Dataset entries

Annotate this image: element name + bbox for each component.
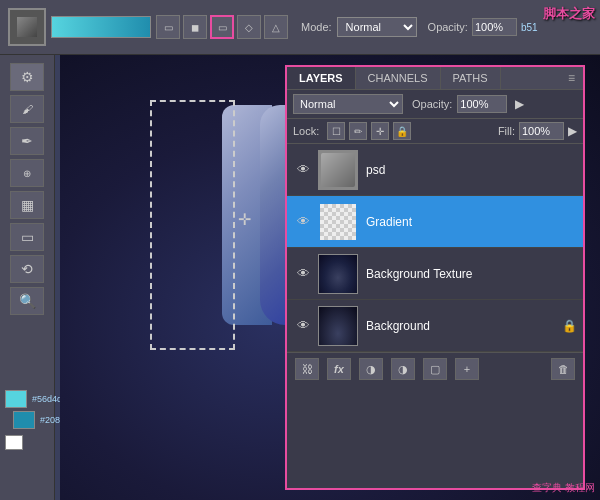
layer-name-gradient: Gradient: [366, 215, 577, 229]
fill-arrow[interactable]: ▶: [568, 124, 577, 138]
mode-label: Mode:: [301, 21, 332, 33]
tab-channels[interactable]: CHANNELS: [356, 67, 441, 89]
opacity-arrow[interactable]: ▶: [515, 97, 524, 111]
left-toolbar: ⚙ 🖌 ✒ ⊕ ▦ ▭ ⟲ 🔍 #56d4df #208dad: [0, 55, 55, 500]
layer-eye-psd[interactable]: 👁: [293, 160, 313, 180]
tab-layers[interactable]: LAYERS: [287, 67, 356, 89]
swap-colors[interactable]: [5, 435, 23, 450]
layer-row-background[interactable]: 👁 Background 🔒: [287, 300, 583, 352]
lock-position-btn[interactable]: ✛: [371, 122, 389, 140]
layer-thumb-bg-texture: [318, 254, 358, 294]
fill-label: Fill:: [498, 125, 515, 137]
layer-row-bg-texture[interactable]: 👁 Background Texture: [287, 248, 583, 300]
lock-label: Lock:: [293, 125, 319, 137]
opacity-label-panel: Opacity:: [412, 98, 452, 110]
layer-name-background: Background: [366, 319, 562, 333]
blend-mode-select[interactable]: Normal: [293, 94, 403, 114]
layer-thumb-psd: [318, 150, 358, 190]
layer-eye-bg-texture[interactable]: 👁: [293, 264, 313, 284]
style-buttons: ▭ ◼ ▭ ◇ △: [156, 15, 288, 39]
tool-zoom[interactable]: 🔍: [10, 287, 44, 315]
panel-tabs: LAYERS CHANNELS PATHS ≡: [287, 67, 583, 90]
tab-paths[interactable]: PATHS: [441, 67, 501, 89]
style-btn-3[interactable]: ▭: [210, 15, 234, 39]
fx-btn[interactable]: fx: [327, 358, 351, 380]
layer-name-psd: psd: [366, 163, 577, 177]
tool-clone[interactable]: ⊕: [10, 159, 44, 187]
tool-preview: [8, 8, 46, 46]
fill-value[interactable]: [519, 122, 564, 140]
tool-brush[interactable]: 🖌: [10, 95, 44, 123]
layers-panel: LAYERS CHANNELS PATHS ≡ Normal Opacity: …: [285, 65, 585, 490]
new-group-btn[interactable]: ▢: [423, 358, 447, 380]
tool-rect[interactable]: ▭: [10, 223, 44, 251]
mode-section: Mode: Normal: [301, 17, 417, 37]
layers-list: 👁 psd 👁 Gradient 👁 Background Texture 👁 …: [287, 144, 583, 352]
layer-locked-icon: 🔒: [562, 319, 577, 333]
layer-name-bg-texture: Background Texture: [366, 267, 577, 281]
move-cursor-icon: ✛: [238, 210, 251, 229]
tool-pen[interactable]: ✒: [10, 127, 44, 155]
link-layers-btn[interactable]: ⛓: [295, 358, 319, 380]
gradient-picker[interactable]: [51, 16, 151, 38]
opacity-input[interactable]: [472, 18, 517, 36]
delete-layer-btn[interactable]: 🗑: [551, 358, 575, 380]
mode-select[interactable]: Normal: [337, 17, 417, 37]
layer-eye-gradient[interactable]: 👁: [293, 212, 313, 232]
style-btn-5[interactable]: △: [264, 15, 288, 39]
opacity-section: Opacity: b51: [428, 18, 538, 36]
tool-settings[interactable]: ⚙: [10, 63, 44, 91]
lock-transparent-btn[interactable]: ☐: [327, 122, 345, 140]
panel-bottom: ⛓ fx ◑ ◑ ▢ + 🗑: [287, 352, 583, 385]
opacity-value-panel[interactable]: [457, 95, 507, 113]
watermark-bottom: 查字典 教程网: [532, 481, 595, 495]
layer-thumb-gradient: [318, 202, 358, 242]
extra-info: b51: [521, 22, 538, 33]
layer-eye-background[interactable]: 👁: [293, 316, 313, 336]
background-swatch[interactable]: [13, 411, 35, 429]
tool-transform[interactable]: ⟲: [10, 255, 44, 283]
layer-thumb-background: [318, 306, 358, 346]
adjustment-btn[interactable]: ◑: [391, 358, 415, 380]
new-layer-btn[interactable]: +: [455, 358, 479, 380]
top-toolbar: ▭ ◼ ▭ ◇ △ Mode: Normal Opacity: b51: [0, 0, 600, 55]
mask-btn[interactable]: ◑: [359, 358, 383, 380]
tool-gradient-tool[interactable]: ▦: [10, 191, 44, 219]
panel-menu-icon[interactable]: ≡: [568, 71, 575, 85]
blend-mode-row: Normal Opacity: ▶: [287, 90, 583, 119]
watermark-top: 脚本之家: [543, 5, 595, 23]
foreground-swatch[interactable]: [5, 390, 27, 408]
lock-image-btn[interactable]: ✏: [349, 122, 367, 140]
layer-row-psd[interactable]: 👁 psd: [287, 144, 583, 196]
opacity-label: Opacity:: [428, 21, 468, 33]
style-btn-4[interactable]: ◇: [237, 15, 261, 39]
style-btn-1[interactable]: ▭: [156, 15, 180, 39]
fill-section: Fill: ▶: [498, 122, 577, 140]
lock-row: Lock: ☐ ✏ ✛ 🔒 Fill: ▶: [287, 119, 583, 144]
lock-all-btn[interactable]: 🔒: [393, 122, 411, 140]
style-btn-2[interactable]: ◼: [183, 15, 207, 39]
layer-row-gradient[interactable]: 👁 Gradient: [287, 196, 583, 248]
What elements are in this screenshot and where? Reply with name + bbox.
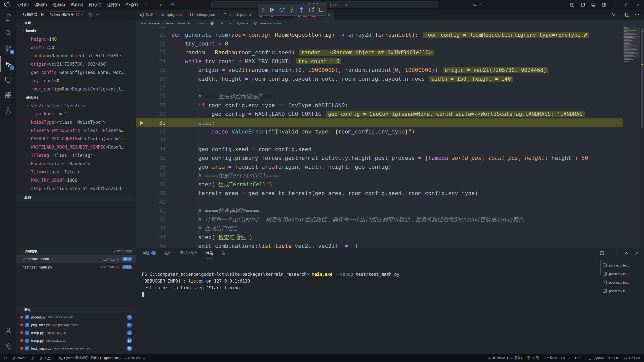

- What you have to do: From the data above, show each line that contains "swatch".

- Response to this task:
background-swatch[interactable]: [13, 411, 35, 429]
foreground-swatch[interactable]: [5, 390, 27, 408]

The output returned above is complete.